------ Supplied material ------
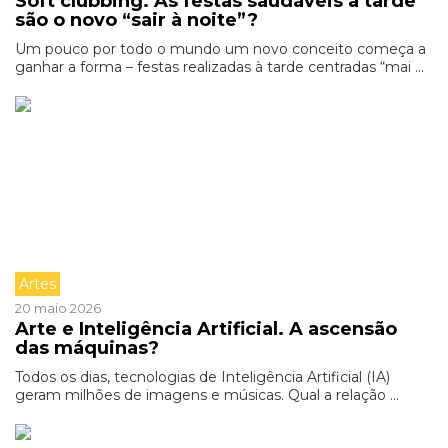
Soft clubbing. As festas saudáveis à tarde
são o novo “sair à noite”?
Um pouco por todo o mundo um novo conceito começa a
ganhar a forma – festas realizadas à tarde centradas “mai ...
Artes
20 maio 2026
Arte e Inteligência Artificial. A ascensão
das máquinas?
Todos os dias, tecnologias de Inteligência Artificial (IA)
geram milhões de imagens e músicas. Qual a relação ...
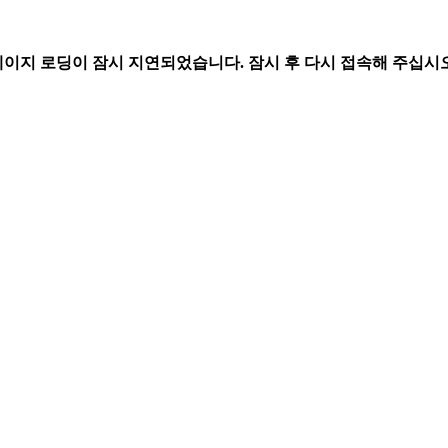
페이지 로딩이 잠시 지연되었습니다. 잠시 후 다시 접속해 주십시오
------
About this task
Reproduce only the lines from the line with "Todos os dias, tecnologias" to the end of the entries. Keep both ends, copy them exactly, and omit every picture.

Solution
Todos os dias, tecnologias de Inteligência Artificial (IA)
geram milhões de imagens e músicas. Qual a relação ...
페이지 로딩이 잠시 지연되었습니다. 잠시 후 다시 접속해 주십시오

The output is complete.